Here in Canada, the federal government has said it has no plans to alter the law to permit advance requests, even in the face of intense interest and pressure around the issue in a particular context a few months ago. In November, Audrey Parker, a vivacious Halifax woman with Stage 4 breast cancer, died by MAID two months earlier than she wanted to, because she feared cancer’s incursion into her brain might render her unable to provide final consent for the procedure if she waited. Parker spent her final months as the highly visible and compelling face of people like her, who are approved for MAID but forced to seek it earlier than they want to—or reduce badly needed pain medications—for fear they will lose the lucidity required to consent.
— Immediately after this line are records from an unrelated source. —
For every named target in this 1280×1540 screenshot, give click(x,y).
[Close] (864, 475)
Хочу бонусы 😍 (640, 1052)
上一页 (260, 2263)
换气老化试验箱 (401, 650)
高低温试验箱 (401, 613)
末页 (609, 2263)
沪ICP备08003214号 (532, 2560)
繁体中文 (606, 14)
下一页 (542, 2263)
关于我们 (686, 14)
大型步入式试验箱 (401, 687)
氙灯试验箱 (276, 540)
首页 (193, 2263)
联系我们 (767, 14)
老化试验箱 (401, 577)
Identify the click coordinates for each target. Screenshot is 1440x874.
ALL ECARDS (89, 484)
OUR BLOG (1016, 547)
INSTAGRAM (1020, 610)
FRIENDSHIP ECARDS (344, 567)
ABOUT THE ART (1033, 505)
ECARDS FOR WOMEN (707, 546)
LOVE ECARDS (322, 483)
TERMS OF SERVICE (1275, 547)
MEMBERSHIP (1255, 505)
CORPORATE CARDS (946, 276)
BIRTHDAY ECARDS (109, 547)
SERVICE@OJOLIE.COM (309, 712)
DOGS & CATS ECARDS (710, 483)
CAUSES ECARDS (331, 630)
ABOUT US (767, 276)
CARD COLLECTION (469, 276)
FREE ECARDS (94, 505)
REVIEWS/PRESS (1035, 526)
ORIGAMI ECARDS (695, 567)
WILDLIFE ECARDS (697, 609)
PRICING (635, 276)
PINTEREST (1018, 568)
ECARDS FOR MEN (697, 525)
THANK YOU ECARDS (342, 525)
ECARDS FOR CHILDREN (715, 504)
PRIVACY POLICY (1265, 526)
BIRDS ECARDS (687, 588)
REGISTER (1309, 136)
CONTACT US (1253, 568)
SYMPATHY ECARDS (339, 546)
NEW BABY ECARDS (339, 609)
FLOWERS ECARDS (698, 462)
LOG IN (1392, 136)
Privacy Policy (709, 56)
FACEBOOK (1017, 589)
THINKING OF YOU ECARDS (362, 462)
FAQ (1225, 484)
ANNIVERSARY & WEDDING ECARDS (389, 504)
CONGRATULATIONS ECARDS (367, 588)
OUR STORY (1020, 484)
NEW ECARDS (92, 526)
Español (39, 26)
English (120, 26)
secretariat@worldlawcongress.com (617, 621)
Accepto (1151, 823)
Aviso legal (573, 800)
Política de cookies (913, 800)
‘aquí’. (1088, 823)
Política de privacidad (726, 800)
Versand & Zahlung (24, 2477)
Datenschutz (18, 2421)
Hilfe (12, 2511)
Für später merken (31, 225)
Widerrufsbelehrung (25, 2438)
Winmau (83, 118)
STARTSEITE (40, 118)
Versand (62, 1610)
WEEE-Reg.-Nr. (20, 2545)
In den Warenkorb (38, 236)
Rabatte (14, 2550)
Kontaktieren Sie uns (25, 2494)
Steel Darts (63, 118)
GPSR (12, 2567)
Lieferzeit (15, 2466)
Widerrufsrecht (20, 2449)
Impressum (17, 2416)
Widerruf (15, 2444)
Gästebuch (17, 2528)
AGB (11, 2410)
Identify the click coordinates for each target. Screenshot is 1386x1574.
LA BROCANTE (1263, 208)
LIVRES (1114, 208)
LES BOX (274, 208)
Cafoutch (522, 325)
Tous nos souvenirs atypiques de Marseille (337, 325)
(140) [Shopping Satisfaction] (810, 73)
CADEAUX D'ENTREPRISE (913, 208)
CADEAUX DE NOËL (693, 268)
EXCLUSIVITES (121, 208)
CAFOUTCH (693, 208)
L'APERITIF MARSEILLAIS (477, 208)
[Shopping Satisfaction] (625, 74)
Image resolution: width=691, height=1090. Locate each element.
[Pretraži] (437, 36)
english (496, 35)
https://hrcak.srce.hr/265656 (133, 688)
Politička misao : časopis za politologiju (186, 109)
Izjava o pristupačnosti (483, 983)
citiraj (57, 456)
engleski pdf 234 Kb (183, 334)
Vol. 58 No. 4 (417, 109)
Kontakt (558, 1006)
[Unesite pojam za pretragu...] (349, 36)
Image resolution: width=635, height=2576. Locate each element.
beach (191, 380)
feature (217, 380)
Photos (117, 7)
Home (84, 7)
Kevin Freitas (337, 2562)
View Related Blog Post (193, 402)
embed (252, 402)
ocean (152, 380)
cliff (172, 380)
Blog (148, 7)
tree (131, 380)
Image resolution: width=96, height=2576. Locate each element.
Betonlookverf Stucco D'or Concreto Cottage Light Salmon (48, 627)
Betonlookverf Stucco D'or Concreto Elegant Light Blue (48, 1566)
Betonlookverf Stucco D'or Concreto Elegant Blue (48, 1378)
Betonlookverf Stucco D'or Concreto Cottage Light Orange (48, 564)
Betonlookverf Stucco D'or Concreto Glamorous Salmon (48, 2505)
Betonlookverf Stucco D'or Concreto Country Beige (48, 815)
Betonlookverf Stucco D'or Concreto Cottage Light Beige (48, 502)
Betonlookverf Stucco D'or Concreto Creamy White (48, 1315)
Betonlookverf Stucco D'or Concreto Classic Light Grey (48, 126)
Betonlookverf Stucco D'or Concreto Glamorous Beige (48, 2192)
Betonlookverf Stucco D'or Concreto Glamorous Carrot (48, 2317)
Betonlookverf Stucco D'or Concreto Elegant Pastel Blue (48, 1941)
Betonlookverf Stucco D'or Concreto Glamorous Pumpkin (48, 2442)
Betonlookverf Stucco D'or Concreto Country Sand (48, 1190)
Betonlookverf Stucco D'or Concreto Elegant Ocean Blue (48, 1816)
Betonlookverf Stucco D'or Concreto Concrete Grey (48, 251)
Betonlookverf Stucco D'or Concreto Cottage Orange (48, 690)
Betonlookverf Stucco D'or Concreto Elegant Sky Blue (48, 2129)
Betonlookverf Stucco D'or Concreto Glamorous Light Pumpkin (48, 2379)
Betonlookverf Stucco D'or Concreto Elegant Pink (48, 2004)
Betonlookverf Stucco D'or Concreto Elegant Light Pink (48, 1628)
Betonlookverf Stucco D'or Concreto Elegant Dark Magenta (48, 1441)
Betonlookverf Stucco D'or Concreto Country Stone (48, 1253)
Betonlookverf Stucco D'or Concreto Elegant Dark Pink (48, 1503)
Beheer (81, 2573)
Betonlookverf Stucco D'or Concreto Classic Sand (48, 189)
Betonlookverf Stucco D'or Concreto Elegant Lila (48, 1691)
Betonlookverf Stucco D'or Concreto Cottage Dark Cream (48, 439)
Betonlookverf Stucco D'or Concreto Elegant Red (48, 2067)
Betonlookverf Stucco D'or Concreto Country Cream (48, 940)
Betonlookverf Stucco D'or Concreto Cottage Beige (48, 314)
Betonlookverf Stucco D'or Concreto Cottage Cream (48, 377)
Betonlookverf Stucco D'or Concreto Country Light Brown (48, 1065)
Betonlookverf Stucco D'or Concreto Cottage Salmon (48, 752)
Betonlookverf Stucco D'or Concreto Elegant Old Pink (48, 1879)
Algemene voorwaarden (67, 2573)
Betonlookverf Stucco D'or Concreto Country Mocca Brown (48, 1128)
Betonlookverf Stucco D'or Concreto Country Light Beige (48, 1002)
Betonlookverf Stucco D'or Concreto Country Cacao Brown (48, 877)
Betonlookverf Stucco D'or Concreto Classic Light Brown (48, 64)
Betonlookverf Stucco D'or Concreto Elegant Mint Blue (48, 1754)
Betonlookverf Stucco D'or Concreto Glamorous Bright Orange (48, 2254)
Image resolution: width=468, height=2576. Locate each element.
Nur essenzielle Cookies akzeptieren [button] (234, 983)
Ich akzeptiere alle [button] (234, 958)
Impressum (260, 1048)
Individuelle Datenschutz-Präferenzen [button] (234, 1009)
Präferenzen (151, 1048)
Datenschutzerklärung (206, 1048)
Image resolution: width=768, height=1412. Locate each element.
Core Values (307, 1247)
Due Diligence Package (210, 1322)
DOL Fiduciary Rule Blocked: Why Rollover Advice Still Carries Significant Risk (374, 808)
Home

When it comes to concerns about determining when a patient with an advance request is ready for MAID, how clear their conditions are and whether they may have changed their mind if they can no longer communicate, the report suggest that cases like Parker’s would be the simplest and least controversial in which to permit advance requests. “These issues would likely not arise if a person wrote a request after they were already approved for MAID,” the working group notes. “In this case, they would be able to confirm their current desire for MAID themselves, and may even choose a date for the procedure.”
But when it comes to dementia—the condition which seems to inspire the strongest public desire for advance requests, and for which the disease trajectory is longer and more uncertain—the situation is much more difficult.
It is rarely useful to frame a public policy debate in terms of factions of winners and losers. But with the notion of advance requests for people with dementia, it is difficult to avoid the sense that in order for one group to get what it very understandably wants—a sense of control and escape from an existence that is at least as intolerable to some people as physical suffering—another group must shoulder a different sort of crushing burden—namely, the medical practitioners tasked with actually performing MAID and the family members or substitute decision makers who would have some role in sanctioning the procedure based on their loved one’s recorded wishes.
But Gibson argues that the solution to a heavy burden is not to make it light, but rather to ask what supports and measures would be required to bear it if such a thing were available in Canada. “And some members of the panel were really doubtful that anything would be sufficient to bridge those uncertainties, whereas others on the panel said, ‘I think we’ve got some experience with this, I think we could,'” she says. “There’s not going to be some external adjudicator to tell us we got it right.”
And while there is something distinctly fraught in decisions about MAID, she points out that families all over the country contend every day with life-and-death medical treatment decisions behalf of the people they love.
“It’s part of the ways in which we express love and caring for our loved ones, is we care for them even when they’re unable to care for themselves,” Gibson says. “We ought not to be surprised that these decisions are burdensome. And at the same time, they’re burdensome precisely because of these human connections that we have.”
The immense weight of these choices, then, is the price of admission for the bonds we share, and for the meaning we assign to life itself.